*About this task:*
Where a record contains a picture, omit the picture and repeat the rest exactly.

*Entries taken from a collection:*
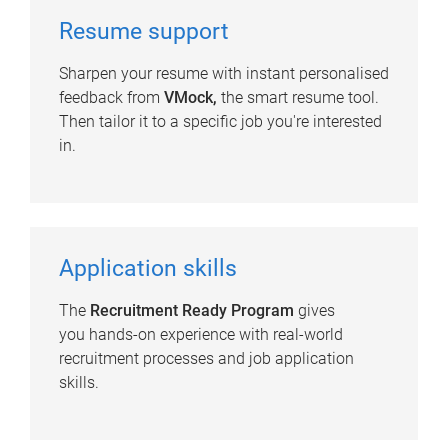
Resume support
Sharpen your resume with instant personalised
feedback from
VMock,
the smart resume tool.
Then tailor it to a specific job you're interested
in.
Application skills
The
Recruitment Ready Program
gives
you hands-on experience with real-world
recruitment processes and job application
skills.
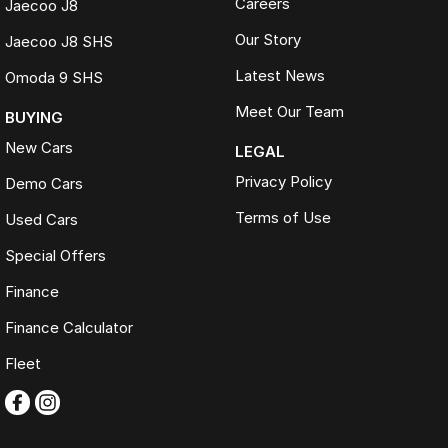
Careers
Jaecoo J8
Our Story
Jaecoo J8 SHS
Latest News
Omoda 9 SHS
Meet Our Team
BUYING
New Cars
LEGAL
Privacy Policy
Demo Cars
Terms of Use
Used Cars
Special Offers
Finance
Finance Calculator
Fleet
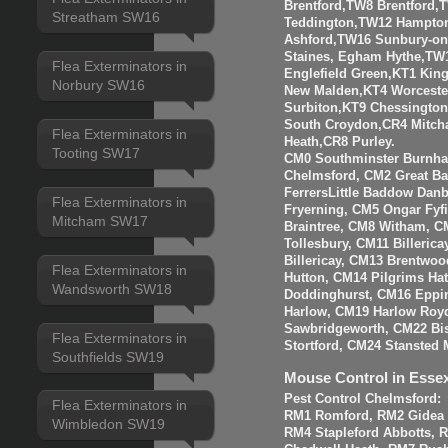
Brentford,TW8 Brentfor
Streatham SW16
Teddington,TW12 Hampto
Ashford,TW16 Sunbury-o
Staines, Egham Hythe,TW
Flea Exterminators in
Englefield Green,KT1 Kin
Norbury SW16
New Malden,KT4 Worceste
Surbiton,KT9 Chessingto
South Croydon,CR4 Mitch
Flea Exterminators in
Heath,CR8 Purley.
Tooting SW17
CM0 Southminster Burnha
Chelmsford, CM2 Great 
FerrersLittle Baddow Dan
Flea Exterminators in
Fryerning, CM5 Ongar Fyf
Mitcham SW17
Braintree, CM8 Witham, C
Tollesbury, CM11 Billeri
Billericay, CM13 Brentwo
Flea Exterminators in
Hutton, CM14 Pilgrims Ha
Wandsworth SW18
Doddinghurst, CM16 Eppi
Harlow, CM19 Harlow Roy
Sawbridgeworth, CM22 Bis
Flea Exterminators in
Stortford, CM24 Stansted 
Southfields SW19
Mouse Control in Esse
Pest Control Chelmsford:
Flea Exterminators in
RM1 Romford, RM2 Gidea P
Wimbledon SW19
RM4 Stapleford Abbotts, 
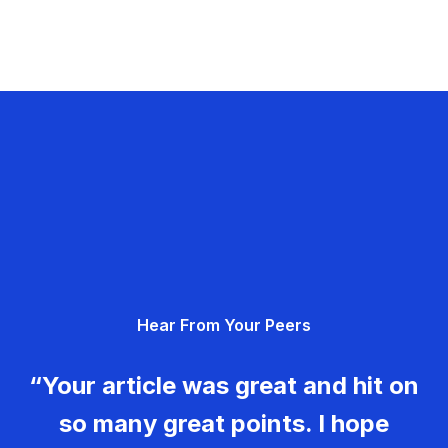
Hear From Your Peers
“Your article was great and hit on
so many great points. I hope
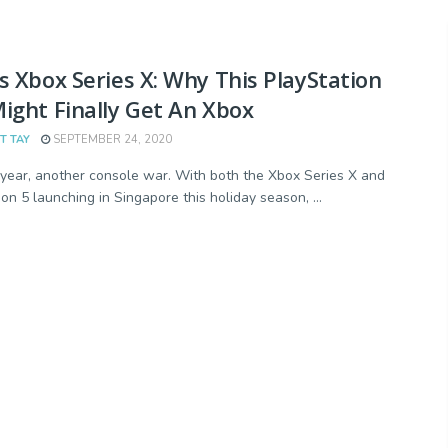
s Xbox Series X: Why This PlayStation
ight Finally Get An Xbox
T TAY
SEPTEMBER 24, 2020
year, another console war. With both the Xbox Series X and
on 5 launching in Singapore this holiday season, ...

*Result of this task:*
Resume support
Sharpen your resume with instant personalised
feedback from
VMock,
the smart resume tool.
Then tailor it to a specific job you're interested
in.
Application skills
The
Recruitment Ready Program
gives
you hands-on experience with real-world
recruitment processes and job application
skills.
Careers
Jaecoo J8
Our Story
Jaecoo J8 SHS
Latest News
Omoda 9 SHS
Meet Our Team
BUYING
New Cars
LEGAL
Privacy Policy
Demo Cars
Terms of Use
Used Cars
Special Offers
Finance
Finance Calculator
Fleet
Brentford,TW8 Brentfor
Streatham SW16
Teddington,TW12 Hampto
Ashford,TW16 Sunbury-o
Staines, Egham Hythe,TW
Flea Exterminators in
Englefield Green,KT1 Kin
Norbury SW16
New Malden,KT4 Worceste
Surbiton,KT9 Chessingto
South Croydon,CR4 Mitch
Flea Exterminators in
Heath,CR8 Purley.
Tooting SW17
CM0 Southminster Burnha
Chelmsford, CM2 Great 
FerrersLittle Baddow Dan
Flea Exterminators in
Fryerning, CM5 Ongar Fyf
Mitcham SW17
Braintree, CM8 Witham, C
Tollesbury, CM11 Billeri
Billericay, CM13 Brentwo
Flea Exterminators in
Hutton, CM14 Pilgrims Ha
Wandsworth SW18
Doddinghurst, CM16 Eppi
Harlow, CM19 Harlow Roy
Sawbridgeworth, CM22 Bis
Flea Exterminators in
Stortford, CM24 Stansted 
Southfields SW19
Mouse Control in Esse
Pest Control Chelmsford:
Flea Exterminators in
RM1 Romford, RM2 Gidea P
Wimbledon SW19
RM4 Stapleford Abbotts, 
Hear From Your Peers
“Your article was great and hit on
so many great points. I hope
s Xbox Series X: Why This PlayStation
ight Finally Get An Xbox
T TAY
SEPTEMBER 24, 2020
year, another console war. With both the Xbox Series X and
on 5 launching in Singapore this holiday season, ...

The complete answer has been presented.